Lina Zahr-al-Din, Al-Jazeera: You do not know Al-Zarqawi at all and you have not met him before?

Hadid: I do not know Al-Zarqawi or anybody linked to him. I hear about him from satellite channels only.

Zahr-al-Din: You said that 10 years ago you were a young boy, but the newspaper accused you that then you worked in Saddam Husayn's special guard. What did you exactly do then?

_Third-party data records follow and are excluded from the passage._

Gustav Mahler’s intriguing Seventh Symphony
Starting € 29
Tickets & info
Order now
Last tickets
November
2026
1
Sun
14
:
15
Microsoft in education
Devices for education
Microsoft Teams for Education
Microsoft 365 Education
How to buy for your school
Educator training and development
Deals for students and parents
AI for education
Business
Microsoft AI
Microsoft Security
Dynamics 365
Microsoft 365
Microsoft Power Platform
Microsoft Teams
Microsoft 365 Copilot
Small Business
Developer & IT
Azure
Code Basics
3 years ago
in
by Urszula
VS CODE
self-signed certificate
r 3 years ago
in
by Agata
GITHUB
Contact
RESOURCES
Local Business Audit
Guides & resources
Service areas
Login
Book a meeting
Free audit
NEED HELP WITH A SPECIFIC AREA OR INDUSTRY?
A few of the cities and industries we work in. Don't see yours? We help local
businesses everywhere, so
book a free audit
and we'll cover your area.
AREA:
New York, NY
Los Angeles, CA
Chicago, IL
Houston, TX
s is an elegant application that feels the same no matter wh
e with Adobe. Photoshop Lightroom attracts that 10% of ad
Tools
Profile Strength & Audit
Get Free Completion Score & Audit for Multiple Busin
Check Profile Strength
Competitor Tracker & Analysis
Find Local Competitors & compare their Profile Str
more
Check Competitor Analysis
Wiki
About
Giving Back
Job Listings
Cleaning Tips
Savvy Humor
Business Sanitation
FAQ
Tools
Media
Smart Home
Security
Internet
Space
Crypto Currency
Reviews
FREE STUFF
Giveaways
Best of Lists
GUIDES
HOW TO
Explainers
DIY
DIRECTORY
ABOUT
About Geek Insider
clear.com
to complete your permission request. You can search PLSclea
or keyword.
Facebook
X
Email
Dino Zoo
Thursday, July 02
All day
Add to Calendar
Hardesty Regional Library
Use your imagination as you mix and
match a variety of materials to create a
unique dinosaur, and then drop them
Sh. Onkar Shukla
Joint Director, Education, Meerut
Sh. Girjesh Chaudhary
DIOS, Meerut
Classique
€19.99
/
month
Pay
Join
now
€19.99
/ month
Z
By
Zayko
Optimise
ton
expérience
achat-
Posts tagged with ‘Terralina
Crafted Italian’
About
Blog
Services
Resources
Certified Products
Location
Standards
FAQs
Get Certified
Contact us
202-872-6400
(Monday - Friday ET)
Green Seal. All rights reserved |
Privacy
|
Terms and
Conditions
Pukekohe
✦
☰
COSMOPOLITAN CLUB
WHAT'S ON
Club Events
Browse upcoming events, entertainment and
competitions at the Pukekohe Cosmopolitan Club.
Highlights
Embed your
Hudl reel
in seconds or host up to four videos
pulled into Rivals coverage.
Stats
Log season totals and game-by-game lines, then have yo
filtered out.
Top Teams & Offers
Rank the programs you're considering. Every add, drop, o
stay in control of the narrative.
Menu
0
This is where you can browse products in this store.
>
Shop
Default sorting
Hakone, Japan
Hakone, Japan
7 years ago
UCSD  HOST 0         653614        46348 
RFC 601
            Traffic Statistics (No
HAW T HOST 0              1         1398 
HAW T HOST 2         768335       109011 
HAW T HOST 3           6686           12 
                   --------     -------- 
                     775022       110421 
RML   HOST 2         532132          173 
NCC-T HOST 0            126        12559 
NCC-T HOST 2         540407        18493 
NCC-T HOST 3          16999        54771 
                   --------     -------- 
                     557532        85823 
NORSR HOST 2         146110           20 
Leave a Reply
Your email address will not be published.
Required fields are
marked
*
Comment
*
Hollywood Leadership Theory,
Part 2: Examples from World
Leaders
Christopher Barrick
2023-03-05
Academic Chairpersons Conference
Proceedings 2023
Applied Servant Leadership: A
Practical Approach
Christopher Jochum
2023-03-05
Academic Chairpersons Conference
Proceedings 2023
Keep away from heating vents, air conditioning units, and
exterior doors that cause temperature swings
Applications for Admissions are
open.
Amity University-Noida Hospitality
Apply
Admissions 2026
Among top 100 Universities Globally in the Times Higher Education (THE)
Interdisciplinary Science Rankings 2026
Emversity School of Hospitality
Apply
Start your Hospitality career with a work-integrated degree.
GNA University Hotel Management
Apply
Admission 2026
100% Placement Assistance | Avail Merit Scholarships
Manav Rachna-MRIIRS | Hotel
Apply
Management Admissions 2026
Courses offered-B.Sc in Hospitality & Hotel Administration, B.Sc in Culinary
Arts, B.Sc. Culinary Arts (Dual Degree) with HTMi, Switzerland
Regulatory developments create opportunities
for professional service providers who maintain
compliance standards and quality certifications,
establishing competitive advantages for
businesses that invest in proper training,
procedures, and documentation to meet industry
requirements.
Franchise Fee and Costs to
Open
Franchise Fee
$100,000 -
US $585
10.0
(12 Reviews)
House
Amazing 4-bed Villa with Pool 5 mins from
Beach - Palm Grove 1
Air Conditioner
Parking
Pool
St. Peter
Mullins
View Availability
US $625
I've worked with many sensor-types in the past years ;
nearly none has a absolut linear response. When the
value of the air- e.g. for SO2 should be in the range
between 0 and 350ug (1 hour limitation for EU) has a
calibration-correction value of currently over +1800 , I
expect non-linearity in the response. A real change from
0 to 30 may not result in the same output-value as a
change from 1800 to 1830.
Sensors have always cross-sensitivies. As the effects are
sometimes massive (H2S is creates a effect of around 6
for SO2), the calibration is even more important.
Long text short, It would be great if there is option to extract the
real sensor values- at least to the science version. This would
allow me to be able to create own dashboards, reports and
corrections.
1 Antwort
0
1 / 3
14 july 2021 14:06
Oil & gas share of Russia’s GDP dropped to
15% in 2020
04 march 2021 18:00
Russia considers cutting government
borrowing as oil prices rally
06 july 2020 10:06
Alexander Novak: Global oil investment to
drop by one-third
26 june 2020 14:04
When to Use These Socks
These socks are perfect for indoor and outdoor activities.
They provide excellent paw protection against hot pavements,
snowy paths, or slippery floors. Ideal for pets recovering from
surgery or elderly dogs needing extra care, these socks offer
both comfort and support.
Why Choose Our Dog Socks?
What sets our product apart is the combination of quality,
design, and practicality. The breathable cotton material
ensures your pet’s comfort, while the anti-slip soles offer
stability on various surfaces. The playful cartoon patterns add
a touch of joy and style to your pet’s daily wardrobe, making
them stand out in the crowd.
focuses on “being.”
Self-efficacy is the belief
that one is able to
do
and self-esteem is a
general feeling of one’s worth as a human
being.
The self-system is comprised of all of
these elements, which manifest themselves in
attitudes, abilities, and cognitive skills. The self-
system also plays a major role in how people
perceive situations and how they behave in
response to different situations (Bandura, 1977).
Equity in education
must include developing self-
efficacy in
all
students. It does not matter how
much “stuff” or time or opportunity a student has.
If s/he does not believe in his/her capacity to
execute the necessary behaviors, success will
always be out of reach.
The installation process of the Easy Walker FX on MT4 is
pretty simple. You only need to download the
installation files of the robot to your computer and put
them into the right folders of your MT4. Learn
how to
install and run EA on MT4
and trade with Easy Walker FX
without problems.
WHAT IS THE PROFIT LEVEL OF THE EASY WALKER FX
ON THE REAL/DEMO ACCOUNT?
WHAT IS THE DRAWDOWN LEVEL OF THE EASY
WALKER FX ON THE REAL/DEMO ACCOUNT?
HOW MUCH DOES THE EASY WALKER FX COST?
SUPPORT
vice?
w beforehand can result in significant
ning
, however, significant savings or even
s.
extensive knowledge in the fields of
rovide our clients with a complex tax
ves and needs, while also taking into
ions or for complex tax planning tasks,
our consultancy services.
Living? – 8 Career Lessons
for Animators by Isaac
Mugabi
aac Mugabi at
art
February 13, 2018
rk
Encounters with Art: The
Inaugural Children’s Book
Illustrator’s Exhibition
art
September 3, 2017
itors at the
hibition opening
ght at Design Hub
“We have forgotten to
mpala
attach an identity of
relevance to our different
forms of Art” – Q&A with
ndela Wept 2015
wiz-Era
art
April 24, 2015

Hadid: I was a student. I was 14 years old. I left school then and began to drive a lorry to support my family. Afterward, I was enrolled in the Iraqi Army for three months. This is the military service document and the driving licence, which prove that I served in the Iraqi Army for three months. I was discharged later after paying cash for my discharge.
On November 23, Al-Sharq al-Awsat responded with a published interview of Iraqi interim Defense Minister Hazim Sha'lan. Al-Sha'lan attacked Al-Jazeera satellite television as a "terrorist channel. He also claimed that Umar Hadid was indeed "a terrorist and is wanted by the Iraqi government for his terrorist activities in Fallujah." (quotation from "Analysis: Al-Jazeera's Row with Saudi Paper Al-Sharq Al-Awsat," BBC Monitoring International Reports, November 26, 2004).

On the same day, the new editor of Al-Sharq Al-Awsat, Tariq al-Humayd, appeared on the Lebanese channel Future TV to defend his paper's feature story on Umar Hadid. Appointed by Prince Faysal bin Salman in October 2004, al-Humayd has given the London-based newspaper an editorial stance that is firmly in support of the war on terror. (In one piece, entitled "For Saudis only," for example, he took to task those Saudis who sympathized with the jihadists in Afghanistan, Iraq, and particularly, those fighting in Fallujah. He also called for Islamic clerics to stop inciting the youth of Saudi Arabia to jihad.) By the account of the interview in the BBC Monitoring International Report, it appears that al-Humayd took a moderately conciliatory stance toward al-Jazeera, and emphasized that the story's focus had been Umar Hamid, not al-Jazeera. Al-Humayd also expressed concern that the incident should not become "politicized" and lead to a rift between Saudi Arabia and Qatar.

Whatever the resolution of this dispute over the Hadids, the fast-approaching trial of Saddam Hussein promises to teach us much, much more about the nexus connecting Saddam's regime to global networks of terror.